In selfies, a woman documented a lump under her skin for weeks before doctors were able to remove it and it didn’t stay in one place, according to a case report in the New England Journal of Medicine.
The lump appeared after the unnamed woman, 32, visited a rural area outside Moscow. First, it was a small bump under her left eye. Five days later, it appeared above the eye. Her upper lip was bulging 10 days after that.
The parasite can appear and disappear in few minutes,” Dr. Vladimir Kartashev, a professor of medicine at Rostov State Medical University who saw the patient, told CNN in an email. “Doctors who are not familiar with the disease don’t believe … the patients. That’s why I asked the patient to make selfies.”
But Kartashev had seen “at least 10 patients with the same presentation before,” and the migrating form can be “extremely confusing,” he said.

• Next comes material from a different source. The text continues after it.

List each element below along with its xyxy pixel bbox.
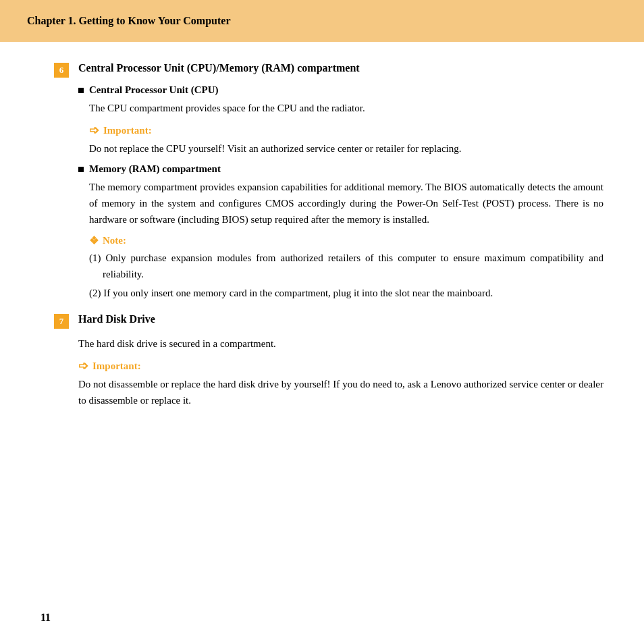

“It is rare for it to cause disease in humans,” Dr. Jorgen Kurtzhals, professor at University of Copenhagen and Copenhagen University Hospital and president of the World Federation of Parasitologists, told CNN in an email. Kurtzhals was not involved in the care of this patient but has previously co-authored a case in which one of these worms was removed through eye surgery.
In their adult form, they can be as long as 170 millimeters and live for five to 10 years, according to CDC. Cases have been reported around the globe, particularly in parts of Europe, Asia and Africa.
“Dirofilaria repens is an emerging parasite of the Old World,” Kartashev said.